FBU criticise fire service over pay deal offer
Scotland's fire service is facing criticism for writing directly to staff to offer them a pay rise of up to 20%.
The Fire Brigades Union (FBU) said it was "bitterly disappointed" that the Scottish Fire and Rescue Service (SFRS) had chosen to "bypass" the union.
Chief fire officer Alasdair Hay said the proposed pay deal was shared in the spirit of "openness and transparency" with staff.
The fire service was committed to collective bargaining, he added.
Firefighters have been offered the pay increase in return for taking on new responsibilities, including terrorism response and emergency medical care.
It is expected that between 200 and 300 jobs could be lost as part of the deal.
Officers have been told there will be no compulsory redundancies and the reduction in posts will be achieved through planned retirements.
In a letter to officers, Mr Hay and SFRS board chairwoman Kirsty Darwent outlined proposals to increase basic pay from £29,934 to £35,800 by 2021-22.
And they proposed that firefighters' roles would be expanded to include emergency medical care, terrorism response and wider engagement with the community.
However, Chris McGlone, the head of FBU Scotland, told BBC Radio Scotland that the fire service had "bypassed accepted and agreed protocols" by putting the offer directly to staff.
Speaking on the Good Morning Scotland programme, he said: "The Fire Brigades Union is bitterly disappointed that the service has chosen to write directly to our members with this offer - immediately following the delivery of this offer to ourselves, without giving us any opportunity or chance to even digest the offer."
He admitted that the pay rise appeared to be "significant", but he warned that the "devil is in the detail".
"There wasn't enough detail in the letters to our members," he said.
"I was over at Knightswood fire station last night, and at Govan fire station last night, and members - to be quite frank - are a bit confused, a bit bewildered and quite angered that the service has chosen to bypass their union."
He said there was no objection "in principle" to expanding the role of firefighters - and this was something the union had been discussing with the fire service for some time.
But he said the union would oppose any attempt to reduce officer numbers
The SFRS has lost 700 posts since Scotland's eight regional services were merged into a single service in 2013.
Asked if he would reject the pay increase if it was tied in with the job cuts, Mr McGlone said it would lead to a "very difficult conversation".
He added: "Any cuts in the service, any reduction in the number of firefighters - operational or otherwise, or control rooms - any reduction in the number of fire engines, any reduction in the number of stations, is always going to be a difficult conversation for us.
"We're perfectly willing to sit down and engage with the service on this offer, we're just extremely disappointed they have gone direct to our members."
Fire chief Alasdair Hay told the John Beattie programme that the fire service wanted to share its proposals with staff in a "very open and honest way".
"It was never our intention to breach any negotiating, collective bargaining protocols, we would absolutely respect that," he said.
"We have sat down with the union, we will continue to do that.

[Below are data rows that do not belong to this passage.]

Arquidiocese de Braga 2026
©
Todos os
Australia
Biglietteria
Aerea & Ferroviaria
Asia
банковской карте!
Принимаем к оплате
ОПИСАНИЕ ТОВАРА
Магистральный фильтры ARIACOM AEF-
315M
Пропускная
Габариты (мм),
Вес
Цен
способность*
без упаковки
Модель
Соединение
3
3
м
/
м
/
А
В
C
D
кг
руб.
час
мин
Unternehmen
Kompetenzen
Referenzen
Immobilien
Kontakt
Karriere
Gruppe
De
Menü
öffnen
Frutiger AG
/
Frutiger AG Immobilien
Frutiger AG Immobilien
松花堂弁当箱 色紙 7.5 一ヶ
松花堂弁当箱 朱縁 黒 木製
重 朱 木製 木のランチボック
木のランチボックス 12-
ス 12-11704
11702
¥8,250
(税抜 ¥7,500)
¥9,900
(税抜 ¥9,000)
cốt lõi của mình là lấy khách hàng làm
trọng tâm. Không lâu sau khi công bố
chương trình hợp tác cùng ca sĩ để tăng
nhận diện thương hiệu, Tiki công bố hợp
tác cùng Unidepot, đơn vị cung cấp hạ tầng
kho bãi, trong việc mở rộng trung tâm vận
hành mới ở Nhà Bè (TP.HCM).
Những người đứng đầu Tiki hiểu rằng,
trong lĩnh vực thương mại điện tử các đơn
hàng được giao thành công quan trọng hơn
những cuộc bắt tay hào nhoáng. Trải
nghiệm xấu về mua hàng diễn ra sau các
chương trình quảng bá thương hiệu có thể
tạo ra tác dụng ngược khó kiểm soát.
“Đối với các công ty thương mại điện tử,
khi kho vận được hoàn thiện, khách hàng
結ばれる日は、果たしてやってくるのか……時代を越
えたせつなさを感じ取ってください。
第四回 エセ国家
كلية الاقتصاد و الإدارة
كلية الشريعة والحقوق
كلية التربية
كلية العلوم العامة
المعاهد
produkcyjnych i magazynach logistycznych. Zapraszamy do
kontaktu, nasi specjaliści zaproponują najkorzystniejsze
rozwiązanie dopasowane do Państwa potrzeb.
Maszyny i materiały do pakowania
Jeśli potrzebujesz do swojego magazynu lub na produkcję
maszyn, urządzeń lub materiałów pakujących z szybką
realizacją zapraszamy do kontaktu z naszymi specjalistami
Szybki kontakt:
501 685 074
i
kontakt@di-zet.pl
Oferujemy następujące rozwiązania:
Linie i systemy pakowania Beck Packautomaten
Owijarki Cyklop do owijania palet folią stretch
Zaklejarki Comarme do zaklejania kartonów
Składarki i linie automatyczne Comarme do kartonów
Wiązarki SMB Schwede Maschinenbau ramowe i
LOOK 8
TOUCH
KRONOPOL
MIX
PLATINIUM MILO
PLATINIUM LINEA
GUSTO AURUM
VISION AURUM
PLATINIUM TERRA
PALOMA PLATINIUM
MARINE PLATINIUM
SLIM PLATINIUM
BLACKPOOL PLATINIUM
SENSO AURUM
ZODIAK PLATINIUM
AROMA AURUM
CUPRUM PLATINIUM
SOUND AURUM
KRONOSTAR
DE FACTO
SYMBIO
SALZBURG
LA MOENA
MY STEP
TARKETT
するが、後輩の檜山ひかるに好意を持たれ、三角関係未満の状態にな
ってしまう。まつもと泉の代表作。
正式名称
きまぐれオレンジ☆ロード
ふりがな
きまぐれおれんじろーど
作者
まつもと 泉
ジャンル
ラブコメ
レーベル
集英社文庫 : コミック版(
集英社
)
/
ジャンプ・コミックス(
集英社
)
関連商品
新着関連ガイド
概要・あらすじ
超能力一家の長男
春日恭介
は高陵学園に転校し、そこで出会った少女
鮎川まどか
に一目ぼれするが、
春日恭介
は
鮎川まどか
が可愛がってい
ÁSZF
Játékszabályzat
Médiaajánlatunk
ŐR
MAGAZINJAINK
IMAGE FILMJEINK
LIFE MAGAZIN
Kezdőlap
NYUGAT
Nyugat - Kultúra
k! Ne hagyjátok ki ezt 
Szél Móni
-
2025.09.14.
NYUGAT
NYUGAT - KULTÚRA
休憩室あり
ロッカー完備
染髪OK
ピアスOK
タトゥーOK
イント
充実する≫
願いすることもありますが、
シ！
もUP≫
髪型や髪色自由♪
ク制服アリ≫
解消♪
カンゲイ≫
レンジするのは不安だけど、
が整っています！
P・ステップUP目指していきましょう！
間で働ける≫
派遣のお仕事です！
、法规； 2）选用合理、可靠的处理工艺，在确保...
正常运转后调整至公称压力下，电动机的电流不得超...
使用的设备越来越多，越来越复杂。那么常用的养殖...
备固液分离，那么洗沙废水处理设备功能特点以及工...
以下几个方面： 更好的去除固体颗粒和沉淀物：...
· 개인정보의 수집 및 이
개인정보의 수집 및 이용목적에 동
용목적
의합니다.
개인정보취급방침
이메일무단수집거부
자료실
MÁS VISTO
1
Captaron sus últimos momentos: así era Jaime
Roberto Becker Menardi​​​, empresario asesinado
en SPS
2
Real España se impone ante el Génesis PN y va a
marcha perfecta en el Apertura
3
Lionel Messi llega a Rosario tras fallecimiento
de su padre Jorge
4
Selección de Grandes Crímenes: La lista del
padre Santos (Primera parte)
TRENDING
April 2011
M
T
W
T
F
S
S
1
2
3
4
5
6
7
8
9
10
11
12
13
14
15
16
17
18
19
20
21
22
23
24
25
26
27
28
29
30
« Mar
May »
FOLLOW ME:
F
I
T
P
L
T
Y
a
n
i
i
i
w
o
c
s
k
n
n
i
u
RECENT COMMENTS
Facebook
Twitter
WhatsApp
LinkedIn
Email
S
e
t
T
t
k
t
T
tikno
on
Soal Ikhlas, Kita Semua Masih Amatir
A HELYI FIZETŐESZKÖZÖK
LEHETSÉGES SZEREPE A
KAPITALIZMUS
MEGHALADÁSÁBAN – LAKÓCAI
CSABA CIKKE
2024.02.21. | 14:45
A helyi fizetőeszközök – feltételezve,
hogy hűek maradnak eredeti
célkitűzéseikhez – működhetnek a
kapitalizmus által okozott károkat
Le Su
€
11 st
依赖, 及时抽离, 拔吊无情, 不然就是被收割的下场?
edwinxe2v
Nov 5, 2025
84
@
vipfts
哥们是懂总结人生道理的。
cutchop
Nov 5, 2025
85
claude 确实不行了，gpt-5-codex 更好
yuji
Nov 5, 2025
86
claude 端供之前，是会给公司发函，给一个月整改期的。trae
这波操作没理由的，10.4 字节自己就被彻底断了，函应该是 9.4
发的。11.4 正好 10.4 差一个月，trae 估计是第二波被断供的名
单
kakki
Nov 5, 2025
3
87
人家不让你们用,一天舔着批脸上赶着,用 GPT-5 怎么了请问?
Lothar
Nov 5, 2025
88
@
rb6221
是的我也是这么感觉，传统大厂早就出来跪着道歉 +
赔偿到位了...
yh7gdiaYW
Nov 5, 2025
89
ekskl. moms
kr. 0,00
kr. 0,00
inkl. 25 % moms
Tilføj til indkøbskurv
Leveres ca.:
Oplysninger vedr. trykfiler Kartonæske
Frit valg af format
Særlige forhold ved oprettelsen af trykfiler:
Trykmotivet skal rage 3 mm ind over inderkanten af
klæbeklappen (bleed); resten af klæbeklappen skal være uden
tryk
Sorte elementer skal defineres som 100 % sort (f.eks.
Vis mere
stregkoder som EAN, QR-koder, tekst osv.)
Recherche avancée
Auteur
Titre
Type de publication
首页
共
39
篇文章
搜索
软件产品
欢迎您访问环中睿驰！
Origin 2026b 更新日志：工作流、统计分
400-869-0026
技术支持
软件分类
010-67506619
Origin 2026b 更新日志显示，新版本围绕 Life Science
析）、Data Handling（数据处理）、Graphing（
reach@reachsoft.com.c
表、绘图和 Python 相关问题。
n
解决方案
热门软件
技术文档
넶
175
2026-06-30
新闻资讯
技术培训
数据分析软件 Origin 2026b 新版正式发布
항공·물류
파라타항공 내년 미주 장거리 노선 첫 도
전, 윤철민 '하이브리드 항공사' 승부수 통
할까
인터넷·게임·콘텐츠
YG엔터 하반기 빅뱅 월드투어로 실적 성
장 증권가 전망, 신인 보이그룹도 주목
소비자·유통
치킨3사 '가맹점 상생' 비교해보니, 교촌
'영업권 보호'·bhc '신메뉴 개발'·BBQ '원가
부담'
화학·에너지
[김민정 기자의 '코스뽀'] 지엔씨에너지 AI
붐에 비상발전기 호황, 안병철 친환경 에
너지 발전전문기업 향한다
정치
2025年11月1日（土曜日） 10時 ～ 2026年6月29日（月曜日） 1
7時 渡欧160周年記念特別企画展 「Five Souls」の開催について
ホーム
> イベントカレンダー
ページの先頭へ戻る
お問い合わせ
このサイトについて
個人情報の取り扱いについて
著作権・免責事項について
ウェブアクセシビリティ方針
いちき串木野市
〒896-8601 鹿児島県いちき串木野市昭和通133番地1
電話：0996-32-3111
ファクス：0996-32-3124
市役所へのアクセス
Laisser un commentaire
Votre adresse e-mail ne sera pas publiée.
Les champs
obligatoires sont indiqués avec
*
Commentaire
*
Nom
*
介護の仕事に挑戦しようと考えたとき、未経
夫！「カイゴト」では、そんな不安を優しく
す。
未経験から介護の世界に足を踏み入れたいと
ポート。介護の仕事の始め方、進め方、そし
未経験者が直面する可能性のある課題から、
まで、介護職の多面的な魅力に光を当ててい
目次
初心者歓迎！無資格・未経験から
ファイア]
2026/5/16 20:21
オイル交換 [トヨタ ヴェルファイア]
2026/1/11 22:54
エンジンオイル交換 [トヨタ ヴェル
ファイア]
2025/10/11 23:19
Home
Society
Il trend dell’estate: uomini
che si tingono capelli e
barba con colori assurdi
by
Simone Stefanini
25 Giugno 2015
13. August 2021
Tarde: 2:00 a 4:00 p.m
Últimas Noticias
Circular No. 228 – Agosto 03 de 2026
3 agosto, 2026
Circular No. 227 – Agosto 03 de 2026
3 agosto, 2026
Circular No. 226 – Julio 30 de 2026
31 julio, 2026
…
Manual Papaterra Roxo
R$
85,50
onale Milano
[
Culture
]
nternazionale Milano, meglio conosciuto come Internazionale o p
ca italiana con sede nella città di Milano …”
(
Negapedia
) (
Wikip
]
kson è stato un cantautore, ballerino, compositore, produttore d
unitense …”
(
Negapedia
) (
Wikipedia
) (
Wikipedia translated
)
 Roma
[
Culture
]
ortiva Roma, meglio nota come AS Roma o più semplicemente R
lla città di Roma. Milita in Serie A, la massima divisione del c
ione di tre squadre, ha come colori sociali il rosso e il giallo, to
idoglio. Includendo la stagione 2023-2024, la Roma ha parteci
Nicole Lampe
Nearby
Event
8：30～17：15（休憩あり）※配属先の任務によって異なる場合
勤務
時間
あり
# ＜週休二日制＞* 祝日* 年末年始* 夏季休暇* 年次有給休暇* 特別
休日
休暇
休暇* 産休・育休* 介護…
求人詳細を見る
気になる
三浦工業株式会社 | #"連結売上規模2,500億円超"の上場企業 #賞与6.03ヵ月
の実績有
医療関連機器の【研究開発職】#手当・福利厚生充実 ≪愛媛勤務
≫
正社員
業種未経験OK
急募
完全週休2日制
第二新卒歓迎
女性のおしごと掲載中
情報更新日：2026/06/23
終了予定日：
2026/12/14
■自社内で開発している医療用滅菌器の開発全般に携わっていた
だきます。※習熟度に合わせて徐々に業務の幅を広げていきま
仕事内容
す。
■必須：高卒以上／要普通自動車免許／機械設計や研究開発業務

But equally our staff have a right to know what has been spoken about."
SFRS board chairwoman Kirsty Darwent added: "The letter to firefighters was a communication setting out a proposal.
"It was made very clear in that letter that the Scottish Fire and Rescue Service will only negotiate through agreed collective bargaining arrangements.
"We do not understand how the Fire Brigades Union can claim that we have circumvented those arrangements.
"We are putting the people of Scotland and our firefighters first, and we would ask the FBU to do the same at the negotiating table."
Fire service numbers
- There were 7,834 staff employed by Scottish Fire and Rescue Service (SFRS) at 31 March 2017. This figure is 1% lower than in 2016
- There are 700 fewer firefighters than 2013 when the fire service was merged
- The number of fire stations in Scotland on 31 March 2017 was unchanged from 2016 at 356 stations
- Two-thirds of all fire stations (240) are primarily RDS (retained duty system). These are mainly rural stations crewed by on-call, part-time fire officers
- 21% (74 stations) are full-time
- 12% (42 stations) are volunteer crewed
In response to an urgent question on the issue at Holyrood, Community Safety Minister Annabelle Ewing confirmed that the pay offer will undergo the collective bargaining process.
She said a formal consultation on the transformation of the fire service will be released in the next three weeks.
A Scottish government spokesman said progress had been made on implementing reform while protecting frontline services and that additional spending had been included in the draft budget for the fire service.
He added: "Operational decisions on the allocation of resources are a matter for the SFRS board and chief officer, who have been exploring for some time now how best to develop the service to meet new and emerging risks, including how transformation could see SFRS do more for the people of Scotland.
"The process involves liaison with staff, partners and the public.
"The SFRS has indicated that their proposed reward package would be for a new, expanded role for firefighters, which, of course, is still to be negotiated and agreed with unions."